Los dedos apretados contra el pecho la abandonaron, esta vez escabulléndose en la falda para volver a someter sus caderas. Sabía que podía verla expuesta, que la bata se abría en ese punto y su hermano mayor aprovechaba para disfrutar de sus pliegues meciéndose rápido sobre su erección. Él la mantuvo firme en ese lugar para alzarse y embestir ese punto dulce que latía de manera insaciable.
Visenya lanzó un grito ahogado antes de morderse la lengua para contener el resto.
Intentó sostenerse de sus rígidos antebrazos, cerrando los ojos y tratando de no caer en su pecho cada vez que sus sexos se encontraban una y otra vez. Piel desnuda, caliente y húmeda sobre tela áspera y fría.
Nada en el mundo se sintió mejor que ser el molde perfecto para bridar placer al heredero mientras la tomaba sin profanar su doncellez. Las ropas convertidas en un auténtico desastre mientras sus dedos magullaban sus muslos o su coño se rozaba contra el borde de sus pantalones.
Una vez más, se halló tan perdida que no vio venir el instante en que su cabeza se colmó de delicioso ruido blanco, su cuerpo entero cosquilleó y sus brazos perdieron la energía para mantenerla erguida en su regazo.
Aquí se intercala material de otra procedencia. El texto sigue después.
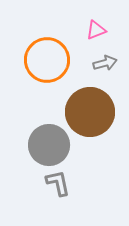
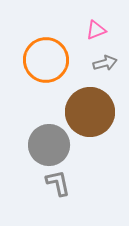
orange circle: moved 1 px left
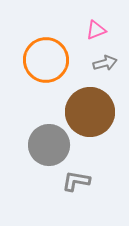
gray L-shape: moved 18 px right, 2 px up; rotated 68 degrees counterclockwise
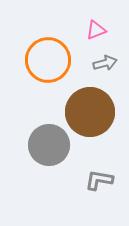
orange circle: moved 2 px right
gray L-shape: moved 23 px right, 1 px up
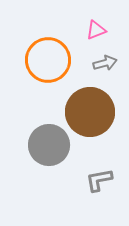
gray L-shape: rotated 20 degrees counterclockwise
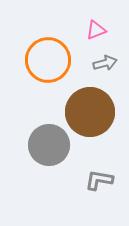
gray L-shape: rotated 20 degrees clockwise
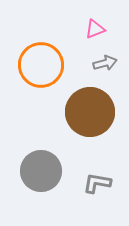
pink triangle: moved 1 px left, 1 px up
orange circle: moved 7 px left, 5 px down
gray circle: moved 8 px left, 26 px down
gray L-shape: moved 2 px left, 3 px down
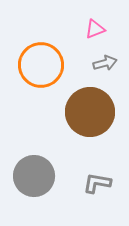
gray circle: moved 7 px left, 5 px down
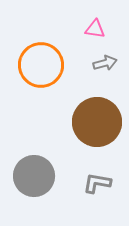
pink triangle: rotated 30 degrees clockwise
brown circle: moved 7 px right, 10 px down
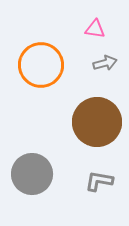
gray circle: moved 2 px left, 2 px up
gray L-shape: moved 2 px right, 2 px up
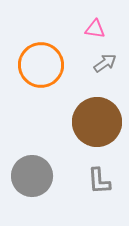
gray arrow: rotated 20 degrees counterclockwise
gray circle: moved 2 px down
gray L-shape: rotated 104 degrees counterclockwise
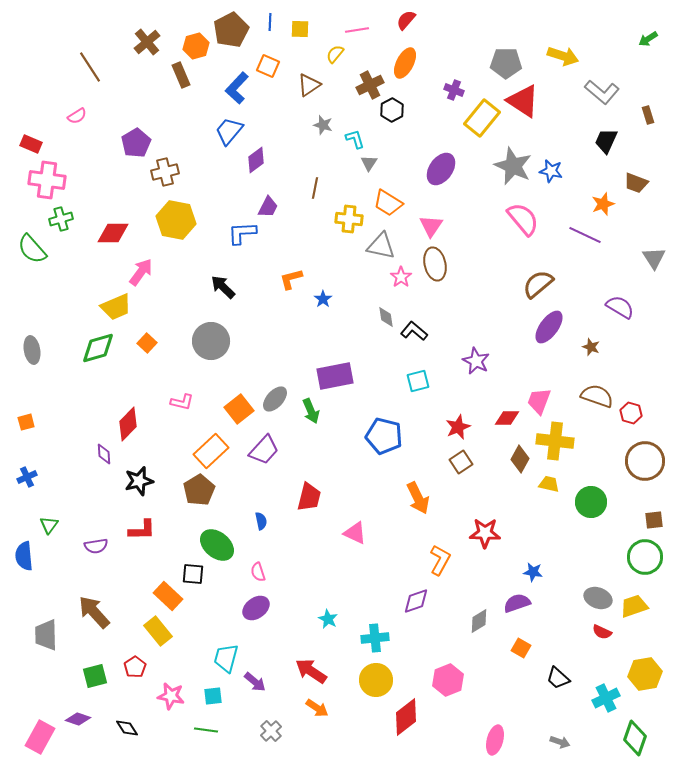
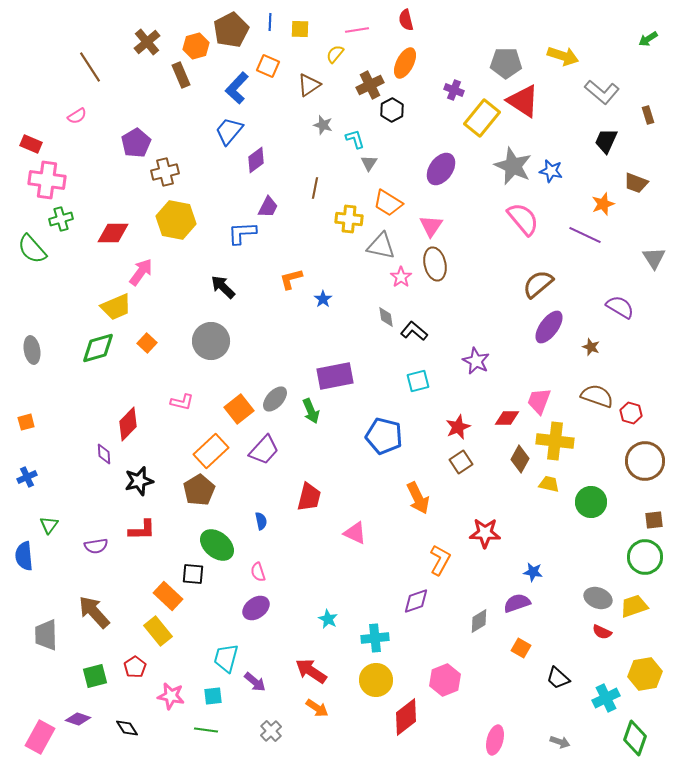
red semicircle at (406, 20): rotated 55 degrees counterclockwise
pink hexagon at (448, 680): moved 3 px left
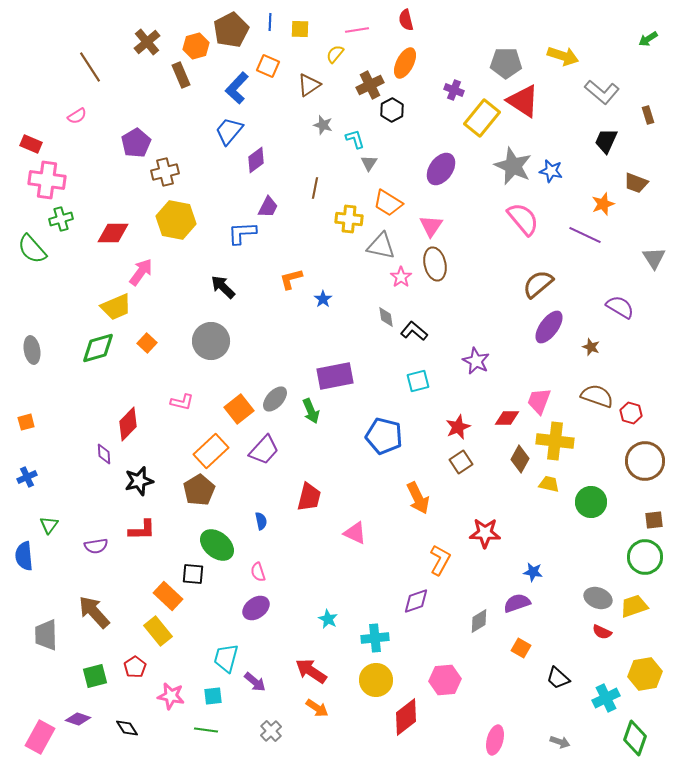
pink hexagon at (445, 680): rotated 16 degrees clockwise
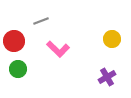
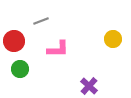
yellow circle: moved 1 px right
pink L-shape: rotated 45 degrees counterclockwise
green circle: moved 2 px right
purple cross: moved 18 px left, 9 px down; rotated 18 degrees counterclockwise
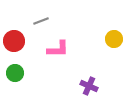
yellow circle: moved 1 px right
green circle: moved 5 px left, 4 px down
purple cross: rotated 18 degrees counterclockwise
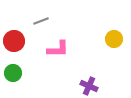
green circle: moved 2 px left
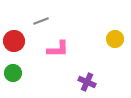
yellow circle: moved 1 px right
purple cross: moved 2 px left, 4 px up
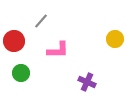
gray line: rotated 28 degrees counterclockwise
pink L-shape: moved 1 px down
green circle: moved 8 px right
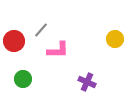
gray line: moved 9 px down
green circle: moved 2 px right, 6 px down
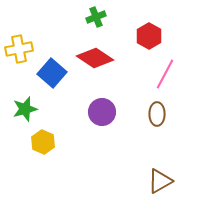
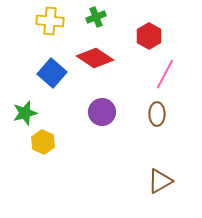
yellow cross: moved 31 px right, 28 px up; rotated 16 degrees clockwise
green star: moved 4 px down
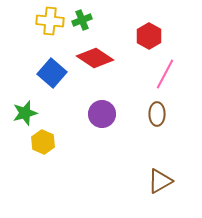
green cross: moved 14 px left, 3 px down
purple circle: moved 2 px down
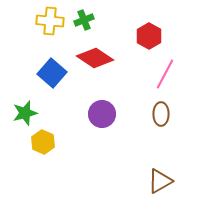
green cross: moved 2 px right
brown ellipse: moved 4 px right
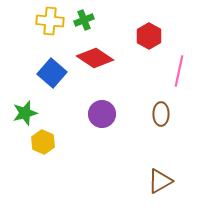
pink line: moved 14 px right, 3 px up; rotated 16 degrees counterclockwise
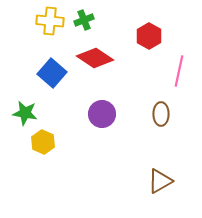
green star: rotated 25 degrees clockwise
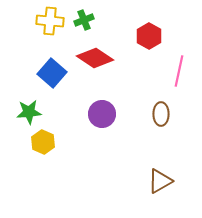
green star: moved 4 px right, 1 px up; rotated 15 degrees counterclockwise
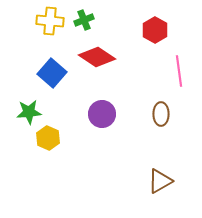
red hexagon: moved 6 px right, 6 px up
red diamond: moved 2 px right, 1 px up
pink line: rotated 20 degrees counterclockwise
yellow hexagon: moved 5 px right, 4 px up
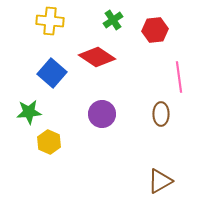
green cross: moved 29 px right; rotated 12 degrees counterclockwise
red hexagon: rotated 25 degrees clockwise
pink line: moved 6 px down
yellow hexagon: moved 1 px right, 4 px down
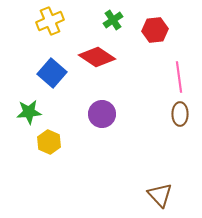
yellow cross: rotated 28 degrees counterclockwise
brown ellipse: moved 19 px right
brown triangle: moved 14 px down; rotated 44 degrees counterclockwise
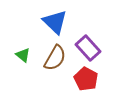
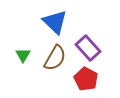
green triangle: rotated 21 degrees clockwise
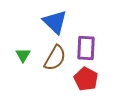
purple rectangle: moved 2 px left; rotated 45 degrees clockwise
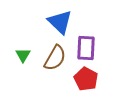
blue triangle: moved 5 px right
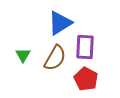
blue triangle: moved 1 px down; rotated 44 degrees clockwise
purple rectangle: moved 1 px left, 1 px up
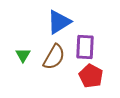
blue triangle: moved 1 px left, 1 px up
brown semicircle: moved 1 px left, 1 px up
red pentagon: moved 5 px right, 3 px up
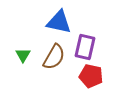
blue triangle: rotated 44 degrees clockwise
purple rectangle: rotated 10 degrees clockwise
red pentagon: rotated 15 degrees counterclockwise
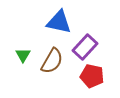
purple rectangle: rotated 30 degrees clockwise
brown semicircle: moved 2 px left, 4 px down
red pentagon: moved 1 px right
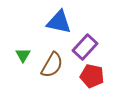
brown semicircle: moved 4 px down
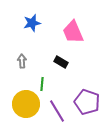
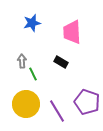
pink trapezoid: moved 1 px left; rotated 20 degrees clockwise
green line: moved 9 px left, 10 px up; rotated 32 degrees counterclockwise
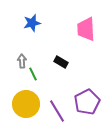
pink trapezoid: moved 14 px right, 3 px up
purple pentagon: rotated 25 degrees clockwise
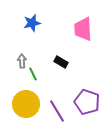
pink trapezoid: moved 3 px left
purple pentagon: rotated 25 degrees counterclockwise
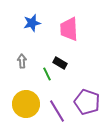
pink trapezoid: moved 14 px left
black rectangle: moved 1 px left, 1 px down
green line: moved 14 px right
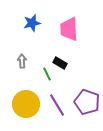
purple line: moved 6 px up
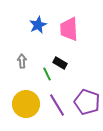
blue star: moved 6 px right, 2 px down; rotated 12 degrees counterclockwise
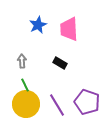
green line: moved 22 px left, 11 px down
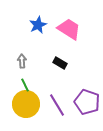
pink trapezoid: rotated 125 degrees clockwise
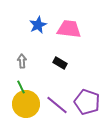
pink trapezoid: rotated 25 degrees counterclockwise
green line: moved 4 px left, 2 px down
purple line: rotated 20 degrees counterclockwise
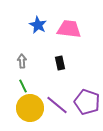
blue star: rotated 18 degrees counterclockwise
black rectangle: rotated 48 degrees clockwise
green line: moved 2 px right, 1 px up
yellow circle: moved 4 px right, 4 px down
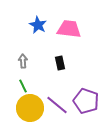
gray arrow: moved 1 px right
purple pentagon: moved 1 px left, 1 px up
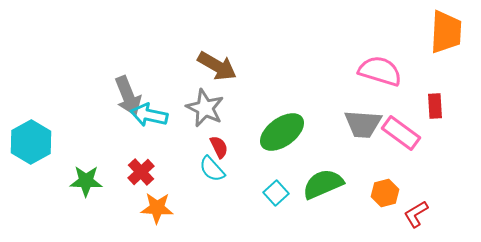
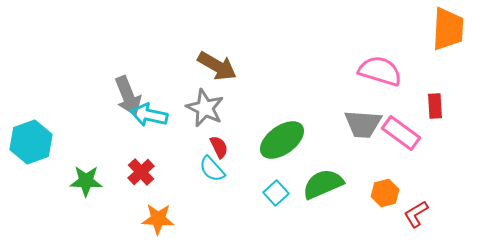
orange trapezoid: moved 2 px right, 3 px up
green ellipse: moved 8 px down
cyan hexagon: rotated 9 degrees clockwise
orange star: moved 1 px right, 11 px down
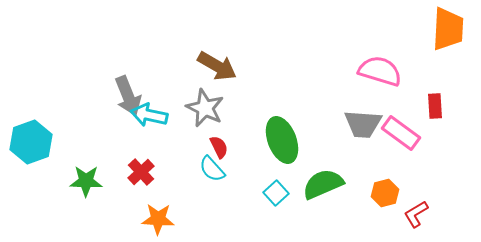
green ellipse: rotated 75 degrees counterclockwise
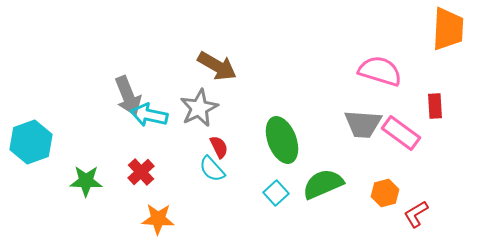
gray star: moved 6 px left; rotated 21 degrees clockwise
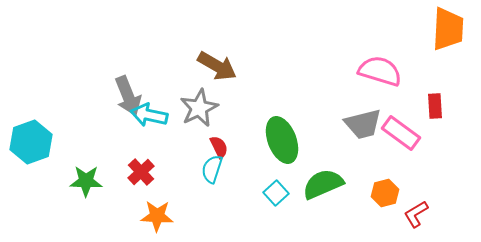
gray trapezoid: rotated 18 degrees counterclockwise
cyan semicircle: rotated 60 degrees clockwise
orange star: moved 1 px left, 3 px up
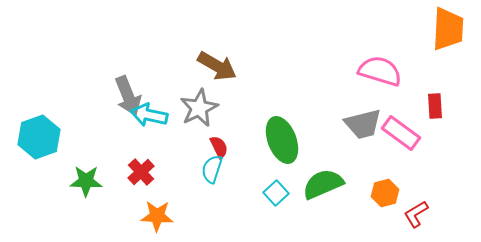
cyan hexagon: moved 8 px right, 5 px up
El orgasmo la azotó con tanta fuerza que pudo haber maldecido el nombre de algún pariente y nada más que la risa ronca y profunda de Jacaerys fue testigo de ello.
La misma mancha que el joven había limpiado de sus pliegues con la lengua estropeó su ropa, la prueba de que lo había montado como a un dragón, mezclándose con el fluido que se expandía dentro del pantalón del joven después de ponerse duro y gemir su nombre u otra incoherencia que no estaba en condiciones de corresponder.
Jacaerys la admiró, como se ve a un espejismo borroso en los muelles de Rocadragón cuando la neblina era espesa y te atraía a la orilla. Y sonrió, satisfecha, solo para él. Se sintió terriblemente bien.